Dive Brief:
- With finance and accounting talent shortages among the biggest workforce challenges cited by CFOs, some finance chiefs report that they are playing a bigger role in finding and hiring workers to staff their teams, according to an April 28 article from Big Four firm Deloitte.
- The increased involvement is just part of the evolving strategy for bolstering the workforce, as roughly a third (34%) of finance leaders said they were taking a larger role in the hiring process, while 35% said they were bringing in employees from other departments as reinforcements and turning to external human resource firms to identify candidates, according Deloitte, citing data from the company’s Q1 2025 North American CFO Signals survey.
- Because CFOs understand the inner-workings of their finance department, it makes sense for finance chiefs to be more involved. “The hands-on approach — effectively, CFO as the chief human resources officer of finance — might help finance chiefs get the right candidates in the right seats,” Deloitte states.
Dive Insight:
The one-two punch of retiring certified public accountants and a shrinking pipeline of younger people choosing the field has galvanized momentum to bring more people into the accounting profession by easing CPA licensure requirements. To date, at least 11 states have passed legislation that removes the 150-hour-rule hurdle which effectively requires candidates to complete a fifth year of college to obtain a license, CFO Dive previously reported.

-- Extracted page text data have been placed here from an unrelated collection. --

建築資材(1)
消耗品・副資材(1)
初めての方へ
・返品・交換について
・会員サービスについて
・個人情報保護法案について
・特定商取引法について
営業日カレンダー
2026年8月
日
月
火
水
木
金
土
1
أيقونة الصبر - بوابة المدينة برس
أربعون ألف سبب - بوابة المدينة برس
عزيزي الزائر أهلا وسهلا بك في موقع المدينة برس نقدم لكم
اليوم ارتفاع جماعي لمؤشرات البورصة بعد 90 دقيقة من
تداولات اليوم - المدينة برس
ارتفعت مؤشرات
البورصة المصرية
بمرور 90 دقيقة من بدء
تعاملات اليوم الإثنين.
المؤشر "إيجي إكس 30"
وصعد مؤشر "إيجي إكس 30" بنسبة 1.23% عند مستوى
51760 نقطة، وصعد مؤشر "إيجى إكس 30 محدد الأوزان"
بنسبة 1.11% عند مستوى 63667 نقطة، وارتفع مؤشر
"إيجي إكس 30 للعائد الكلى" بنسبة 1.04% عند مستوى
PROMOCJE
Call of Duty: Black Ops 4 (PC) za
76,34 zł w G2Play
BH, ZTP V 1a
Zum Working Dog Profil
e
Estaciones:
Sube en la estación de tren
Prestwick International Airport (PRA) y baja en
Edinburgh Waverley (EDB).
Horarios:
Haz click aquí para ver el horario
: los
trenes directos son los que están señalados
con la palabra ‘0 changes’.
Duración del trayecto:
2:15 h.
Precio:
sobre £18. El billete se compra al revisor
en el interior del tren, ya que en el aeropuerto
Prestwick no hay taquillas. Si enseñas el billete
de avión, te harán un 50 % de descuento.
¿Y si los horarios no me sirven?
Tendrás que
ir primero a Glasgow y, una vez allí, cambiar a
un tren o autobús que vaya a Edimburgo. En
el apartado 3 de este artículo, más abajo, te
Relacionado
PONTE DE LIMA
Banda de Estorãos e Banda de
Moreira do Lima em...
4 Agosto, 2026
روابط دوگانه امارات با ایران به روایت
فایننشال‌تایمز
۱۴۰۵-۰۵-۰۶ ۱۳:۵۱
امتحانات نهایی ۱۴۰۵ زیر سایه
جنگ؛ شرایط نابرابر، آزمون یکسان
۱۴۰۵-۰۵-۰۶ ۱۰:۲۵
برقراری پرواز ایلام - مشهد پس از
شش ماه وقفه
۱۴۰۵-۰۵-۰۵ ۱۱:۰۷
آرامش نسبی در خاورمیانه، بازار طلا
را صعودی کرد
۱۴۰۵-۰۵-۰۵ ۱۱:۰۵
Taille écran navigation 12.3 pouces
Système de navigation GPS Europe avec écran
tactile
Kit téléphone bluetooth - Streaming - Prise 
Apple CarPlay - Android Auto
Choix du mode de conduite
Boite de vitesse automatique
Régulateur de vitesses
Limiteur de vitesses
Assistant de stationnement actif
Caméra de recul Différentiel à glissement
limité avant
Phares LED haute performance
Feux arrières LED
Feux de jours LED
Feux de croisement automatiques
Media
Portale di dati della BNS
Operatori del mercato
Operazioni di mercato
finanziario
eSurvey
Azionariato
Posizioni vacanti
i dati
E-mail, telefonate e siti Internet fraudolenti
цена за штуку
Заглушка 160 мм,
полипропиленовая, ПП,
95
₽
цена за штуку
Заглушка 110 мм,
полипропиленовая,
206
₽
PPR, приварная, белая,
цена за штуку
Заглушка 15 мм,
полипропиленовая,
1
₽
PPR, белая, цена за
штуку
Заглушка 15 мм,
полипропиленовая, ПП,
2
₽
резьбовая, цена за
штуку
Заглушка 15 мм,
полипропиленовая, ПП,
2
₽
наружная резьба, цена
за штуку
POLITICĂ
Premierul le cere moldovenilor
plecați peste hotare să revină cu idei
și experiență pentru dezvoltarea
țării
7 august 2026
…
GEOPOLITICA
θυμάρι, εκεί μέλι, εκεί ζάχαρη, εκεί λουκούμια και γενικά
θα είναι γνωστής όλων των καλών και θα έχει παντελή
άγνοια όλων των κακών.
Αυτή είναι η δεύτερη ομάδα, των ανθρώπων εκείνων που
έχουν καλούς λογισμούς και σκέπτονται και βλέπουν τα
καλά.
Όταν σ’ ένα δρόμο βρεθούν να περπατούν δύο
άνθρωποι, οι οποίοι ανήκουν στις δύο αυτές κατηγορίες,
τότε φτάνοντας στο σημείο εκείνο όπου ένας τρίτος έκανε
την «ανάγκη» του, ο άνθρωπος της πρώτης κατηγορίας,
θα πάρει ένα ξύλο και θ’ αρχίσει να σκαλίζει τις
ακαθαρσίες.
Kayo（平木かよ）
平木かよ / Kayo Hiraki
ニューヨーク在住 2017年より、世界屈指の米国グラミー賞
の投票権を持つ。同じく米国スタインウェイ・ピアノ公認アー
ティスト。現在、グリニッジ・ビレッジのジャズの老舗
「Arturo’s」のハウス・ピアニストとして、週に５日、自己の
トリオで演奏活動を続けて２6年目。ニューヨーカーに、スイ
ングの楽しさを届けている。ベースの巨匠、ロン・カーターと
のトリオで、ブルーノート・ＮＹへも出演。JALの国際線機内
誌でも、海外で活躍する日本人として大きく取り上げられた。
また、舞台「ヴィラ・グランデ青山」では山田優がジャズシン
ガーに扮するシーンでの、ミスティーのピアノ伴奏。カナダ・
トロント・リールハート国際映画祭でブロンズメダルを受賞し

Increasingly, finance departments are also turning to technology, including automation and AI, to fill finance skills gaps. Nearly eight in 10 (79%) finance chiefs surveyed said it is likely that they’ll use generative AI in the coming 24 months “to bridge skills gaps,” according to the report from Deloitte executives led by Steve Gallucci, national managing partner, US CFO Program.
However, the Q1 survey found some potential challenges may be in store, with 48% of finance chiefs citing staff resistance to using new technology as their biggest challenge in meeting C-suite expectations.

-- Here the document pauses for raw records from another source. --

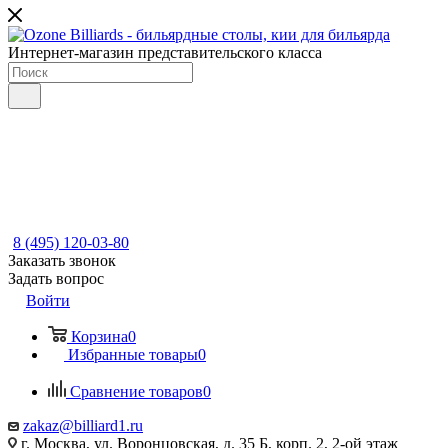
Интернет-магазин представительского класса
8 (495) 120-03-80
Заказать звонок
Задать вопрос
Войти
Корзина
0
Избранные товары
0
Сравнение товаров
0
zakaz@billiard1.ru
г. Москва, ул. Воронцовская, д. 35 Б, корп. 2, 2-ой этаж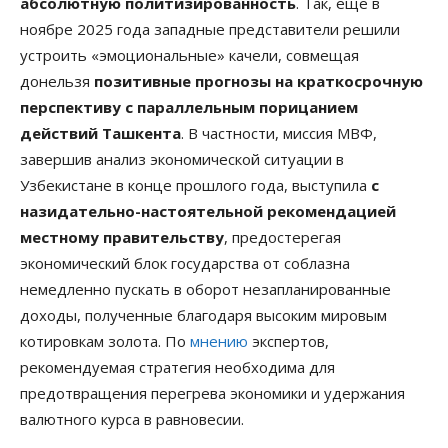
абсолютную политизированность
. Так, ещё в
ноябре 2025 года западные представители решили
устроить «эмоциональные» качели, совмещая
донельзя
позитивные прогнозы на краткосрочную
перспективу с параллельным порицанием
действий Ташкента
. В частности, миссия МВФ,
завершив анализ экономической ситуации в
Узбекистане в конце прошлого года, выступила
с
назидательно-­настоятельной рекомендацией
местному правительству
, предостерегая
экономический блок государства от соблазна
немедленно пускать в оборот незапланированные
доходы, полученные благодаря высоким мировым
котировкам золота. По
мнению
экспертов,
рекомендуемая стратегия необходима для
предотвращения перегрева экономики и удержания
валютного курса в равновесии.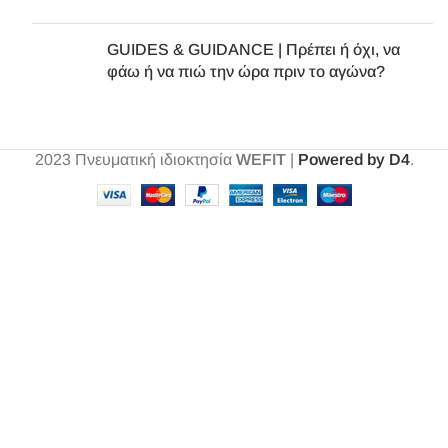
GUIDES & GUIDANCE | Πρέπει ή όχι, να
φάω ή να πιώ την ώρα πριν το αγώνα?
2023
Πνευματική ιδιοκτησία
WEFIT
|
Powered by D4
.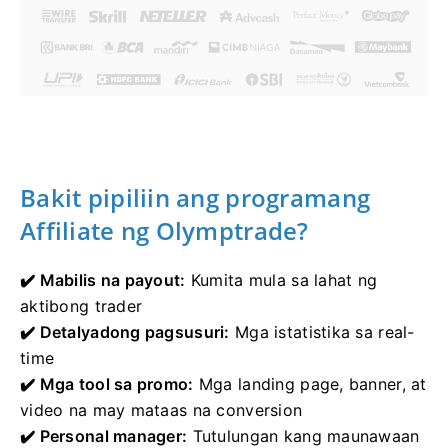
Bakit pipiliin ang programang
Affiliate ng Olymptrade?
✔️ Mabilis na payout:
Kumita mula sa lahat ng
aktibong trader
✔️ Detalyadong pagsusuri:
Mga istatistika sa real-
time
✔️ Mga tool sa promo:
Mga landing page, banner, at
video na may mataas na conversion
✔️ Personal manager:
Tutulungan kang maunawaan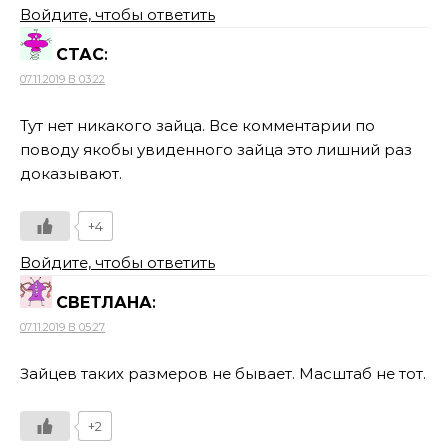
Войдите, чтобы ответить
СТАС
:
07.11.2019 В 03:22
Тут нет никакого зайца. Все комментарии по
поводу якобы увиденного зайца это лишний раз
доказывают.
+4
Войдите, чтобы ответить
СВЕТЛАНА
:
07.11.2019 В 05:27
Зайцев таких размеров не бывает. Масштаб не тот.
+2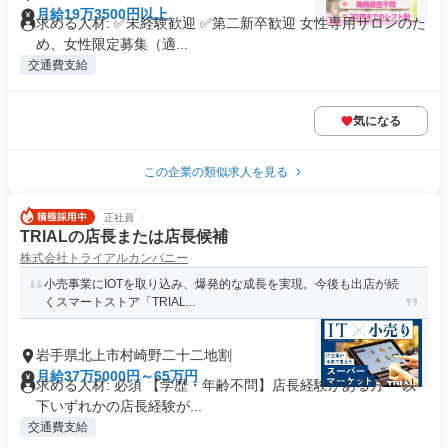
月給19万3500円以上
求める人材: ✅未経験歓迎 ✅第二新卒歓迎 女性専用サロンのた
め、女性限定募集（適...
交通費支給
気になる
この企業の類似求人を見る
正社員
TRIALの店長または店長候補
株式会社トライアルカンパニー
小売事業にIOTを取り込み、爆発的な成長を実現。今後も出店が続
くスマートストア「TRIAL...
岩手県北上市村崎野二十二地割
月給37万5000円～65万円
求める人材: 必須 【学歴・年齢不問】店長経験がある方 ～以
下いずれかの店長経験が...
交通費支給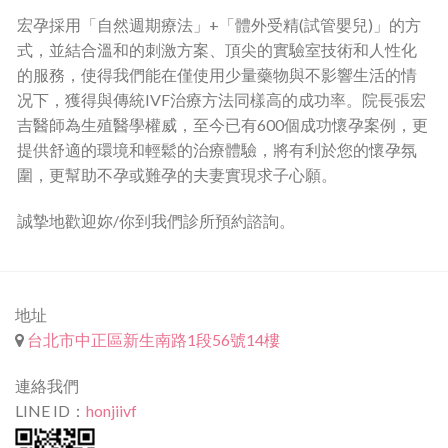
宏孕採用「自然週期療法」+「體外受精(試管嬰兒)」的方
式，並結合溫和的刺激方案、頂尖的實驗室技術和人性化
的服務，使得我們能在僅使用少量藥物與不影響生活的情
况下，獲得與傳統IVF治療方法同樣高的成功率。院長張宏
吉醫師為生殖醫學權威，至今已有600個成功懷孕案例，更
提供舒適的環境和輕鬆的治療體驗，將有利於您的懷孕氛
圍，更幫助不孕或難孕的夫妻實現求子心願。
誠摯地歡迎妳/你到我們診所預約諮詢。
地址
台北市中正區新生南路1段56號14樓
連絡我們
LINE ID：
honjiivf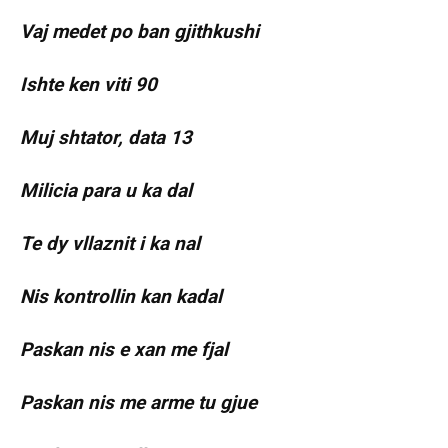
Vaj medet po ban gjithkushi
Ishte ken viti 90
Muj shtator, data 13
Milicia para u ka dal
Te dy vllaznit i ka nal
Nis kontrollin kan kadal
Paskan nis e xan me fjal
Paskan nis me arme tu gjue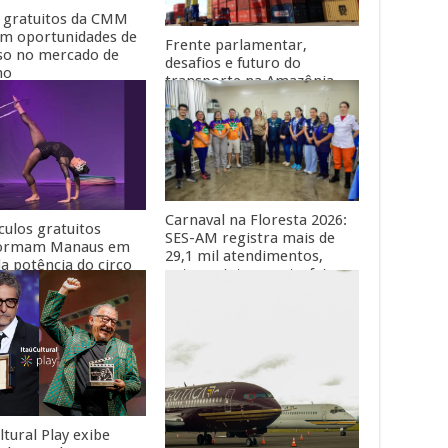
 gratuitos da CMM
m oportunidades de
Frente parlamentar,
so no mercado de
desafios e futuro do
ho
transporte na Amazônia
são temas de evento
internacional em Manaus
Carnaval na Floresta 2026:
culos gratuitos
SES-AM registra mais de
formam Manaus em
29,1 mil atendimentos,
da potência do circo
entre quinta e sexta-feira
ico com a II
CO
ltural Play exibe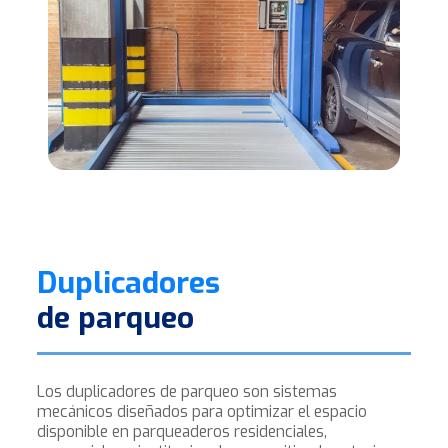
Duplicadores
de parqueo
Los duplicadores de parqueo son sistemas
mecánicos diseñados para optimizar el espacio
disponible en parqueaderos residenciales,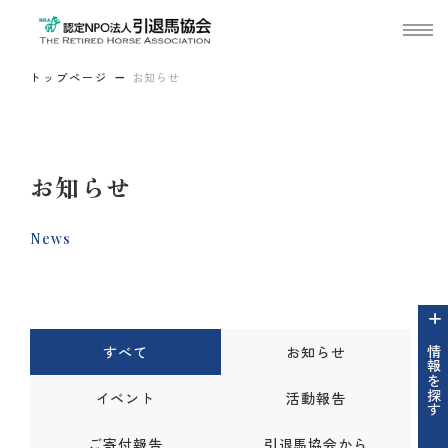
トップページ
お知らせ
お知らせ
News
すべて
お知らせ
情報を探す
イベント
活動報告
ご寄付報告
引退馬協会から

Meanwhile, CFOs are anxious about the impact of the talent shortage on the workers they do have, as well as their companies. The biggest talent pipeline-related worry was about the increased workload shouldered by existing workers, cited by 44% of CFOs, followed by the fear of a loss of credibility with institutional or private investors, cited by 42%, and concern about the eroding the board’s confidence in finance, cited by 41%.

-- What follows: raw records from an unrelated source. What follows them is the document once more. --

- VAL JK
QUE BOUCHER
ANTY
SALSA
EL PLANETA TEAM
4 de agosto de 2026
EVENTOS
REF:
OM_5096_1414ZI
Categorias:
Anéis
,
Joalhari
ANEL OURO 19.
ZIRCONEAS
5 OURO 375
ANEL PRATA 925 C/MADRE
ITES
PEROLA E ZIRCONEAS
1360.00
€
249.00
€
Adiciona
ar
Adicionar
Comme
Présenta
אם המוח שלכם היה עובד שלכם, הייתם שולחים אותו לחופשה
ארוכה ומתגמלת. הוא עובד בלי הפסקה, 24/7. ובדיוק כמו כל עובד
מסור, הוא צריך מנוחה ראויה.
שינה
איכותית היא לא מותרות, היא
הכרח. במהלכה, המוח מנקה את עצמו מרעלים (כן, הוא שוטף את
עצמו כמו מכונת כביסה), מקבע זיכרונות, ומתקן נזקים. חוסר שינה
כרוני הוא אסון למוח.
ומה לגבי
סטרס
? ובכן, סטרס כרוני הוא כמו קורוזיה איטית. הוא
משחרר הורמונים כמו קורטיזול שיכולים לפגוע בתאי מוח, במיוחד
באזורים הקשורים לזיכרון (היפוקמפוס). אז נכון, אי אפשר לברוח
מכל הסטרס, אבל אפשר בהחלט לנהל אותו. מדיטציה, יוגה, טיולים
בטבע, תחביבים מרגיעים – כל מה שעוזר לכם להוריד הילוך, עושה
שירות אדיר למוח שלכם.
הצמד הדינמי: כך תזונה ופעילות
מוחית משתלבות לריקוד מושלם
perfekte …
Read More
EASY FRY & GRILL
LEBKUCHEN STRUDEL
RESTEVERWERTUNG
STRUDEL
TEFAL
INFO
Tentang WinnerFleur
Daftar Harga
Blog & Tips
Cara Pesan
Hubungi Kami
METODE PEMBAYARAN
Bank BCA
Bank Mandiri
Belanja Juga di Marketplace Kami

“Such consequences can put CFOs squarely in the hot seat,” Deloitte said, noting that only 15% of respondents said their organizations are not experiencing a shortage of accountants or other finance talent.
The Deloitte article highlighting the workforce talent shortage that CFOs are grappling with did not include broader survey findings related to the respondents’ outlook on the broader economy, which is often part of the regular quarterly survey. Last month, a Deloitte spokesperson said the company had at that time opted not to release the traditional report due to changes in the economic environment that occurred after the survey was fielded in February. The company did not respond to requests for further comment on the report.
Deloitte’s Q4 2024 Signals report showed a sharp jump in executive optimism, with 72% of the 200 finance chiefs surveyed projecting an improved economy in a year, compared to 19% in the previous quarter.